Work task: Select and copy out every line in the records containing "table".

[Records from a collection]

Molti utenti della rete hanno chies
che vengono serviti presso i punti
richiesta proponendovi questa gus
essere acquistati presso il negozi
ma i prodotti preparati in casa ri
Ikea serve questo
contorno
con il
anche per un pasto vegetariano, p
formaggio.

==

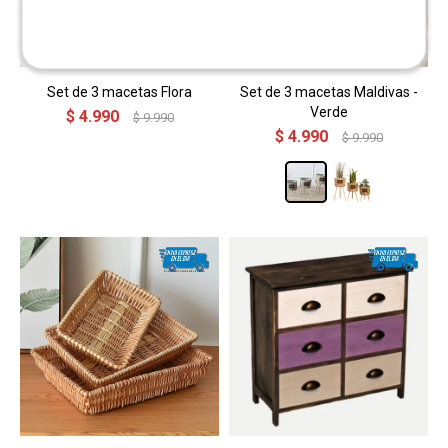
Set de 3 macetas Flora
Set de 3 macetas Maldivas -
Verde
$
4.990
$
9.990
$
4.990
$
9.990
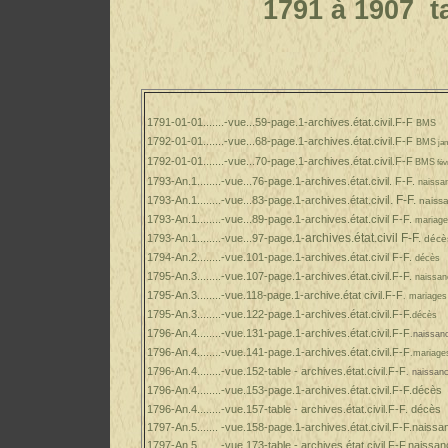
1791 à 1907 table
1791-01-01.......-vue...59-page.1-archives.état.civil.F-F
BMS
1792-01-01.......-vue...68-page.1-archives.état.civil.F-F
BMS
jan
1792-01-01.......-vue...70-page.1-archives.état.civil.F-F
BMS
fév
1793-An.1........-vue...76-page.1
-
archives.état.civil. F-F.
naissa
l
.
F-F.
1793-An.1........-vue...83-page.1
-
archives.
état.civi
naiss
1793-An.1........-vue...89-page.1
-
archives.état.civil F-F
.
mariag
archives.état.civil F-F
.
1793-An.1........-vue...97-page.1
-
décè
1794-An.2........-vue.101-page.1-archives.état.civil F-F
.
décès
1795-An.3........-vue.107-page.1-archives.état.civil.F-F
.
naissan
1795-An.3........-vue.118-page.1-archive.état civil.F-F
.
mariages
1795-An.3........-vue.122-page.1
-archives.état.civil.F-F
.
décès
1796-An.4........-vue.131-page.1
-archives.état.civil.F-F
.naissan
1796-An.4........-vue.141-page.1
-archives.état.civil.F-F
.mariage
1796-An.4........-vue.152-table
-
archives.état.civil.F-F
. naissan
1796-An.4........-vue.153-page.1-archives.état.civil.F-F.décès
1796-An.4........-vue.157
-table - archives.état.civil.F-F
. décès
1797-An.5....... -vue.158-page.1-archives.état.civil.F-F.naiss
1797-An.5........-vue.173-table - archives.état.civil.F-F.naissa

--

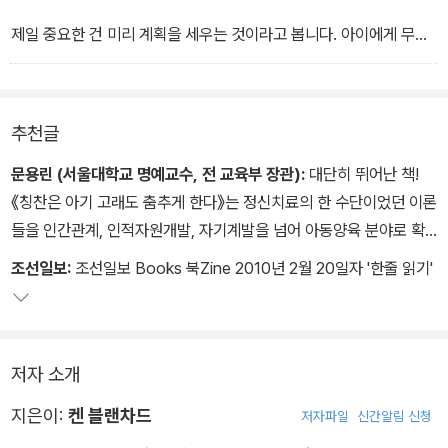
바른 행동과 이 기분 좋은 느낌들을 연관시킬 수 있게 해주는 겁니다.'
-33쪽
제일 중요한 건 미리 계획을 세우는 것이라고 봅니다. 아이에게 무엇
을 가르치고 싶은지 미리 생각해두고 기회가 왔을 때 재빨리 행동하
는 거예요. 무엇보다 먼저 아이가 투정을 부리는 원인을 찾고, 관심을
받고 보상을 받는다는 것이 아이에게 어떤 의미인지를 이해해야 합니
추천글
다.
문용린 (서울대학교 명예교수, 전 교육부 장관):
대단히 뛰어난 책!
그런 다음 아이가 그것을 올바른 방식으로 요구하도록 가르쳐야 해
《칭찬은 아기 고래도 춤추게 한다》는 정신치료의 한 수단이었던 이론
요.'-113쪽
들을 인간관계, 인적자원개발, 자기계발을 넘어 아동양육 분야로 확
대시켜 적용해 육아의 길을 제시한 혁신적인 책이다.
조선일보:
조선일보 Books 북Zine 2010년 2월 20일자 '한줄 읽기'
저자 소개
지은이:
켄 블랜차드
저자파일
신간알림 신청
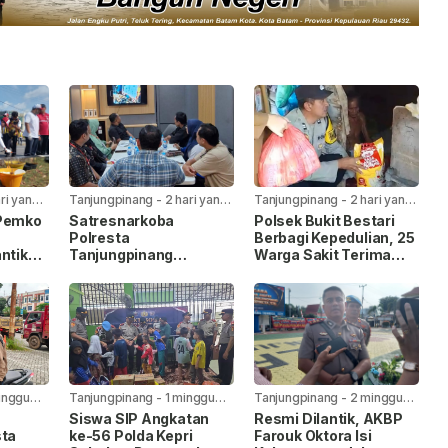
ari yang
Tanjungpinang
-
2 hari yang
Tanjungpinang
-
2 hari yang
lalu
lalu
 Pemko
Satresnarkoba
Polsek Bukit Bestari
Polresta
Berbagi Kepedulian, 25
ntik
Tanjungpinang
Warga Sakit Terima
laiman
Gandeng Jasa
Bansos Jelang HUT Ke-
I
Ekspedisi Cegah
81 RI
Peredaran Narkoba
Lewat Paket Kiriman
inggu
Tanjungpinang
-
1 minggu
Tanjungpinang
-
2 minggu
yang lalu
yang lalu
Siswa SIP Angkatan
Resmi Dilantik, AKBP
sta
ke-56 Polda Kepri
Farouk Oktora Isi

Solution:
1791 à 1907 table
1796-An.4........-vue.152-table
-table - archives.état.civil.F-F
1797-An.5........-vue.173-table - archives.état.civil.F-F.naissa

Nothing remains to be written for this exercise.